Speech-to-Text
OpenAiSttClient transcribes audio files using the OpenAI-compatible
/audio/transcriptions endpoint. Like all clients, it implements BotClient and uses
send() as its entry point.
Feature flag: api-clients
Setup
use aitk::prelude::*;
let mut client = OpenAiSttClient::new("https://api.openai.com/v1".into());
client.set_key("your-api-key").unwrap();
Transcribing audio
The audio must be provided as an Attachment on the last message.
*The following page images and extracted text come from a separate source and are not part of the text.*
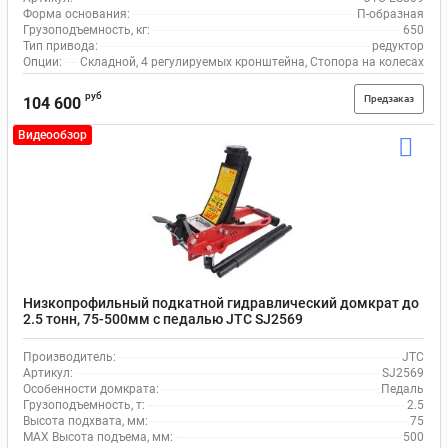
Форма основания:
П-образная
Грузоподъемность, кг:
650
Тип привода:
редуктор
Опции:
Складной, 4 регулируемых кронштейна, Стопора на колесах
руб
Предзаказ
104 600
Видеообзор
Низкопрофильный подкатной гидравлический домкрат до
2.5 тонн, 75-500мм с педалью JTC SJ2569
Производитель:
JTC
Артикул:
SJ2569
Особенности домкрата:
Педаль
Грузоподъемность, т:
2.5
Высота подхвата, мм:
75
MAX Высота подъема, мм:
500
The response text
contains the transcription:
use futures::StreamExt;
let audio_bytes: Vec<u8> = std::fs::read("recording.mp3").unwrap();
let attachment = Attachment::from_bytes(
"recording.mp3".into(),
Some("audio/mpeg".into()),
&audio_bytes,
);
let bot_id = BotId::new("whisper-1");
let messages = vec![Message {
from: EntityId::User,
content: MessageContent {
attachments: vec![attachment],
..Default::default()
},
..Default::default()
}];
let mut stream = client.send(&bot_id, &messages, &[]);
while let Some(result) = stream.next().await {
if let Some(content) = result.into_value() {
println!("Transcription: {}", content.text);
}
}
The client sends the audio as a multipart form upload with the model ID and the file.